# Parker vs Waterman



## Ian_61 (Mar 13, 2018)

Hi all,

Writing instrument ignoramus here ?

I've got some vouchers to use at a mid to high end department store, and have settled on the idea of aquiring a decent ballpoint pen - no real interest in fountain pens at this stage and I have a Fisher Space Pen to cover the roller ball angle.

With the limited choices available at this particular department store, I've narrowed down my choices to either:

Parker Sonnet in blue lacquer









Waterman Hemisphere Privee Saphir









I'm leaning towards the Waterman purely from an aesthetic perspective, both seem to be very similar in weight and dimensions - the engraving/etching on the Hemisphere looks gorgeous IMO (in photos at least).

So is there a clear functional winner between these two pens?

Any input would be greatly appreciated.

Cheers,

Ian.


----------



## heb (Feb 24, 2006)

I'd choose the Parker because of ease of getting refills.

heb


----------



## gangrel (Jun 25, 2015)

Yeah, Parker uses a form factor that's by far the most widely available, which means you've got a massive selection to choose from.

https://www.wellappointeddesk.com/2014/06/epic-refill-guide-rollerball-gel-and-ballpoints/

Waterman uses a somewhat unusual length. Monteverde and Visconti appear to be the other choices.


----------



## NRAchad (Jan 10, 2017)

I think of the Fisher pressurized refills as more of a ballpoint than a rollerball.
I’m a fan of the Waterman Carene and Charleston pens. The Hemisphere is pretty slim and doesn’t have much presence. The Expert is also well sized, but the tips on the rollerballs tends to crack. Refills are not difficult to find.

I can’t offer much on the Parker Sonnet, but I am a big fan of their Gel Refills.

Here’s a size comparison of the Hemisphere, Carene, Charleston and Expert ballpoint pens. I actually prefer the rollerball versions of all of these.


----------



## Ian_61 (Mar 13, 2018)

I stand corrected on the space pen, but in my defence I did admit to being a noob!

Thanks for the size comparison, that is useful. Looking at the specs it's 10mm vs 12mm for the Hemisphere next to the expert. Doesn't sound like much put that way, but 20% does haha. I'll have to try them both in hand at the store (haven't handled any of these pens).

The store does have a few Experts, a couple with gold trim which I'm not a fan of, but then they have the Blue Obsession - another beautiful looking instrument! Bit more than I wanted to spend as I'll have to lay down some cash on top of the gift cards, but it's a contender.

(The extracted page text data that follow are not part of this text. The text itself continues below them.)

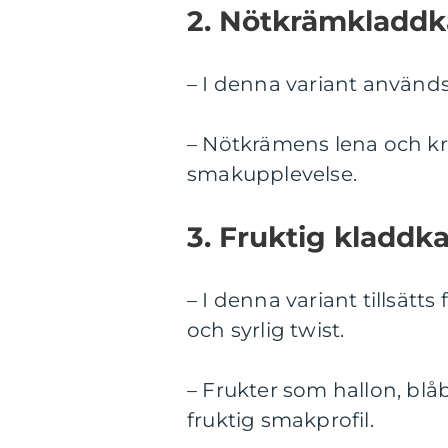
2. Nötkrämkladdk
– I denna variant använd
– Nötkrämens lena och kr
smakupplevelse.
3. Fruktig kladdk
– I denna variant tillsätts 
och syrlig twist.
– Frukter som hallon, blå
fruktig smakprofil.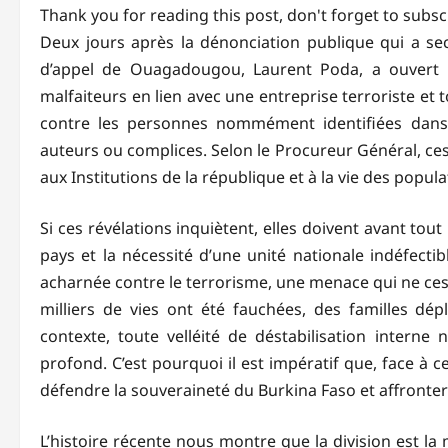
Thank you for reading this post, don't forget to subsc
Deux jours après la dénonciation publique qui a sec
d’appel de Ouagadougou, Laurent Poda, a ouvert un
malfaiteurs en lien avec une entreprise terroriste et t
contre les personnes nommément identifiées dans l
auteurs ou complices. Selon le Procureur Général, ces
aux Institutions de la république et à la vie des populat
Si ces révélations inquiètent, elles doivent avant to
pays et la nécessité d’une unité nationale indéfecti
acharnée contre le terrorisme, une menace qui ne ces
milliers de vies ont été fauchées, des familles dé
contexte, toute velléité de déstabilisation intern
profond. C’est pourquoi il est impératif que, face 
défendre la souveraineté du Burkina Faso et affront
L’histoire récente nous montre que la division est la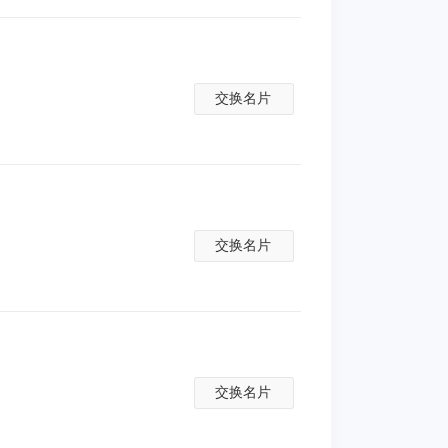
交换名片
交换名片
交换名片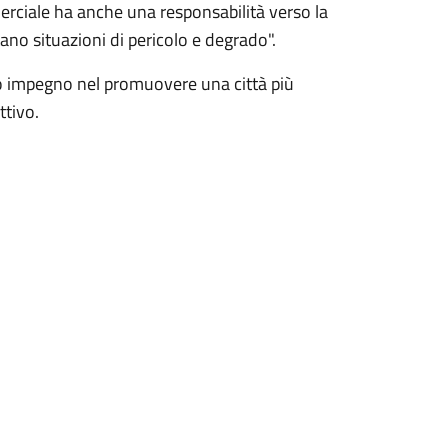
erciale ha anche una responsabilità verso la
ano situazioni di pericolo e degrado".
o impegno nel promuovere una città più
ttivo.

Availability of refills doesn't seem to be a concern for either brand, will just have to go with what feels right!

Thanks all.


----------



## oztech (Apr 30, 2015)

I






have both the Sonnet from Parker in black and Expert from Waterman in black and like both pens as well as my Calais by Cross.


----------



## dantan (Dec 16, 2014)

I am looking to enter into the world of nicer Pens.

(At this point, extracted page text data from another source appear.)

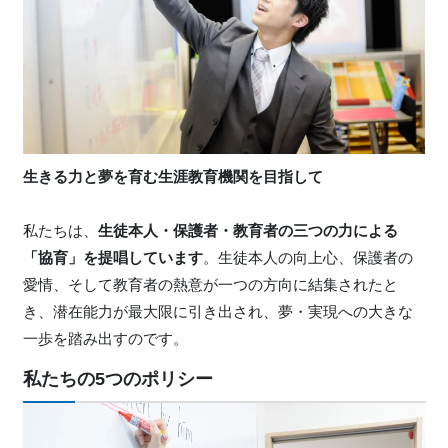
生きる力と夢を育む生涯教育機関を目指して
私たちは、
生徒本人・保護者・教育者の三つの力による
「協育」を提唱しています
。生徒本人の向上心、保護者の
愛情、そして教育者の熱意が一つの方向に結集されたと
き、潜在能力が最大限に引き出され、夢・実現への大きな
一歩を踏み出すのです。
私たちの5つのポリシー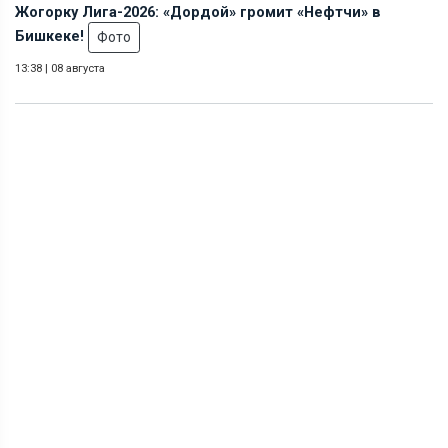
Жогорку Лига-2026: «Дордой» громит «Нефтчи» в
Бишкеке!
Фото
13:38
|
08 августа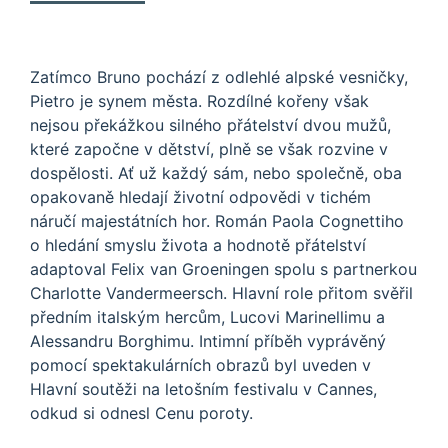
Zatímco Bruno pochází z odlehlé alpské vesničky,
Pietro je synem města. Rozdílné kořeny však
nejsou překážkou silného přátelství dvou mužů,
které započne v dětství, plně se však rozvine v
dospělosti. Ať už každý sám, nebo společně, oba
opakovaně hledají životní odpovědi v tichém
náručí majestátních hor. Román Paola Cognettiho
o hledání smyslu života a hodnotě přátelství
adaptoval Felix van Groeningen spolu s partnerkou
Charlotte Vandermeersch. Hlavní role přitom svěřil
předním italským hercům, Lucovi Marinellimu a
Alessandru Borghimu. Intimní příběh vyprávěný
pomocí spektakulárních obrazů byl uveden v
Hlavní soutěži na letošním festivalu v Cannes,
odkud si odnesl Cenu poroty.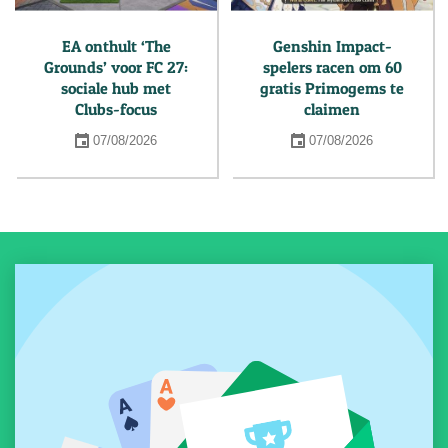
EA onthult ‘The
Genshin Impact-
Grounds’ voor FC 27:
spelers racen om 60
sociale hub met
gratis Primogems te
Clubs-focus
claimen
07/08/2026
07/08/2026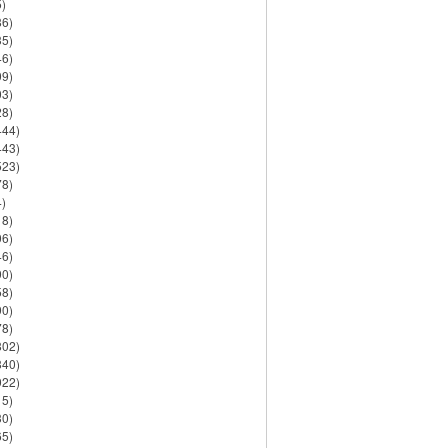
)
86)
35)
46)
09)
03)
28)
444)
443)
523)
78)
)
18)
06)
46)
90)
58)
90)
78)
802)
840)
922)
15)
30)
65)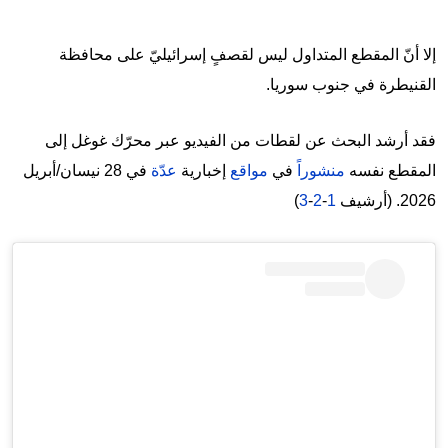
إلا أنّ المقطع المتداول ليس لقصفٍ إسرائيليّ على محافظة
القنيطرة في جنوب سوريا.
فقد أرشد البحث عن لقطات من الفيديو عبر محرّك غوغل إلى
المقطع نفسه
منشوراً
في
مواقع
إخبارية
عدّة
في 28 نيسان/أبريل
2026. (أرشيف
1
-
2
-
3
)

I am only interested in a Ball Point Pen.

I would be keen to follow this thread.


----------



## fnzeee (May 8, 2018)

Personally I prefer Wayerman’s over Parkers for flow and weight.


----------



## Ian_61 (Mar 13, 2018)

I took a punt and ordered the Waterman online, but was a little underwhelmed with the delivered product.

It was a bit small for my taste which is obviously subjective, but I felt that the engraving on the back half was very shallow, and more importantly I noticed when I lightly tapped the pen the refill was slightly loose in the barrel and made a clicking noise. After picking up on that, it was a definite return.

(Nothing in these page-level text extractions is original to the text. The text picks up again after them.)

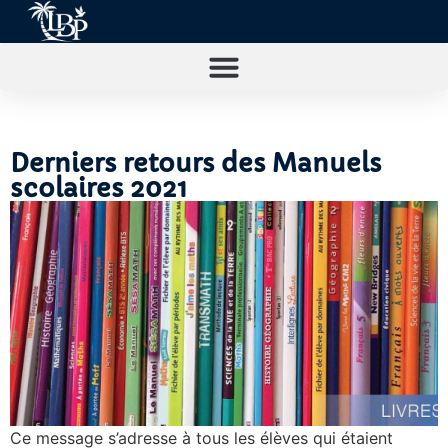
Derniers retours des Manuels
scolaires 2021
Ce message s’adresse à tous les élèves qui étaient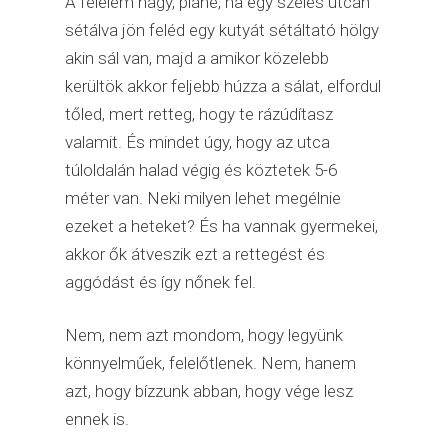
A félelem nagy, pláne, ha egy széles utcán
sétálva jön feléd egy kutyát sétáltató hölgy
akin sál van, majd a amikor közelebb
kerültök akkor feljebb húzza a sálat, elfordul
tőled, mert retteg, hogy te rázúdítasz
valamit. És mindet úgy, hogy az utca
túloldalán halad végig és köztetek 5-6
méter van. Neki milyen lehet megélnie
ezeket a heteket? És ha vannak gyermekei,
akkor ők átveszik ezt a rettegést és
aggódást és így nőnek fel.
Nem, nem azt mondom, hogy legyünk
könnyelműek, felelőtlenek. Nem, hanem
azt, hogy bízzunk abban, hogy vége lesz
ennek is.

May well be a minor issue (and for some non-existent), but I felt for a pen if that value - around USD $100 - they should have tighter tolerances in that regard.

I returned it to the store in person today and sampled a few of the others in stock. The Parker Sonnet which was also a bit small, and the Lamy 2000 which I'd previously admired was too light (but otherwise a beautiful pen). Nothing else in the store's limited range really sang to me.

So in a complete change of tack I ended up with a Lamy Studio Rollerball! And I'm very happy so far, nice weight and size and I couldn't fault the finishing 🙂


----------



## NRAchad (Jan 10, 2017)

Good choice! I’ve got a Studio ballpoint and it’s a very substantial pen.

Which Waterman did you return?


----------



## Ian_61 (Mar 13, 2018)

It was the Hemisphere Privee Saphir Nocturn. Beautiful looking pen, just better to view than to hold (for me)...


----------



## Pastorsam (Feb 26, 2013)

I prefer Waterman over Parker. I prefer Mont Blanc over Waterman. I'm a rollerball person and I love the smoothness of Mont Blanc. Never had trouble finding either Mont Blanc or Waterman refills at Office Depot or on Amazon.


----------



## MLJinAK (Feb 14, 2015)

I love Parker pens. Have a bunch of Jitters, a Premier, and a Duofold. All of them awesome. Also have a Waterman Carine which I love. 

I'd vote for the blue laquer Parker. 

However - there's not too much distinction between brands. Think Honda vs. Toyota. Both insanely high quality. Some differences, but mostly styling. 

Quality wise - they should be similar. 

If you like the Waterman better, awesome - get the Waterman. Not going to be any quality differences.


----------



## Alarien26 (Apr 13, 2009)

I've got a special place for Waterman, my go-to pen was a grad gift from my dad. Mont Blanc rollerballs are also a joy to write with though.


----------



## surprise123 (Aug 9, 2018)

I'll go ahead and say it: I despise ballpoints. Rollerballs are pushing it. I exclusively only use fountain pens, specifically, vintage fountain pens.


----------